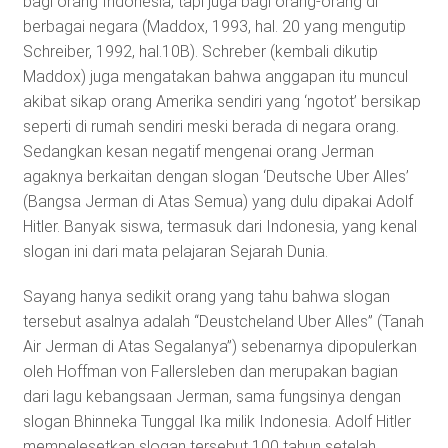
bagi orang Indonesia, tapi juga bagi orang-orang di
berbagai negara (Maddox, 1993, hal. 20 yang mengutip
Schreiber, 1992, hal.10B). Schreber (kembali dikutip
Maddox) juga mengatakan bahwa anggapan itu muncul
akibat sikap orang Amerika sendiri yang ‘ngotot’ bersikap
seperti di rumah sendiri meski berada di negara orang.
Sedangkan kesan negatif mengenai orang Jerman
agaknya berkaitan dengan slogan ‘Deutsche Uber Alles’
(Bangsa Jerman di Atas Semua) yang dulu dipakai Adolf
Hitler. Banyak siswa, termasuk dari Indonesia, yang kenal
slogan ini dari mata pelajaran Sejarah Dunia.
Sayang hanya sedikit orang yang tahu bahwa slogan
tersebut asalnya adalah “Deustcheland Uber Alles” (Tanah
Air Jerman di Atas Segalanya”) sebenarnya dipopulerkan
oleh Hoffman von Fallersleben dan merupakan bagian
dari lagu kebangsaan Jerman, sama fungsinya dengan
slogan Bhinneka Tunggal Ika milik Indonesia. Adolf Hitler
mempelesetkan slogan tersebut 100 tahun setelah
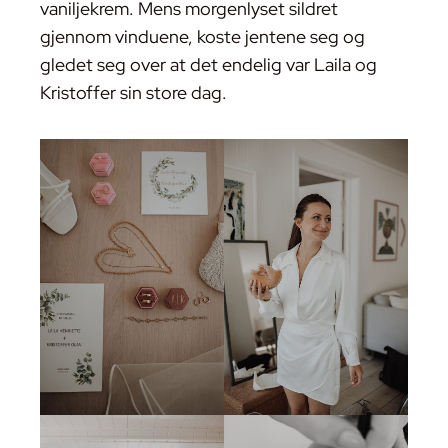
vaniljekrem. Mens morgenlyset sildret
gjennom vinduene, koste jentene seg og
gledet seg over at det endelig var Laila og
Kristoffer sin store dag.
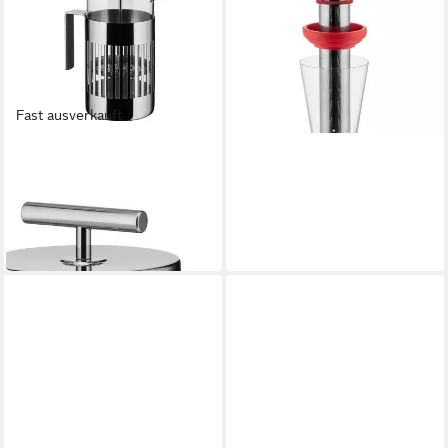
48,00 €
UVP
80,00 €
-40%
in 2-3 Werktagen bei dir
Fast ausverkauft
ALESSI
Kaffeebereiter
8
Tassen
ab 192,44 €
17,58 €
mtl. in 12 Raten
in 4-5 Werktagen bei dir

> INSTRUCTIONS FOR THE TASK:
Beginning with the line that contains "Maddox) juga mengatakan" and ending with the line that contains "gledet seg over at det endelig var Laila og", reproduce the listing exactly, pictures excluded.

> EXERCISE RESULT:
Maddox) juga mengatakan bahwa anggapan itu muncul
akibat sikap orang Amerika sendiri yang ‘ngotot’ bersikap
seperti di rumah sendiri meski berada di negara orang.
Sedangkan kesan negatif mengenai orang Jerman
agaknya berkaitan dengan slogan ‘Deutsche Uber Alles’
(Bangsa Jerman di Atas Semua) yang dulu dipakai Adolf
Hitler. Banyak siswa, termasuk dari Indonesia, yang kenal
slogan ini dari mata pelajaran Sejarah Dunia.
Sayang hanya sedikit orang yang tahu bahwa slogan
tersebut asalnya adalah “Deustcheland Uber Alles” (Tanah
Air Jerman di Atas Segalanya”) sebenarnya dipopulerkan
oleh Hoffman von Fallersleben dan merupakan bagian
dari lagu kebangsaan Jerman, sama fungsinya dengan
slogan Bhinneka Tunggal Ika milik Indonesia. Adolf Hitler
mempelesetkan slogan tersebut 100 tahun setelah
vaniljekrem. Mens morgenlyset sildret
gjennom vinduene, koste jentene seg og
gledet seg over at det endelig var Laila og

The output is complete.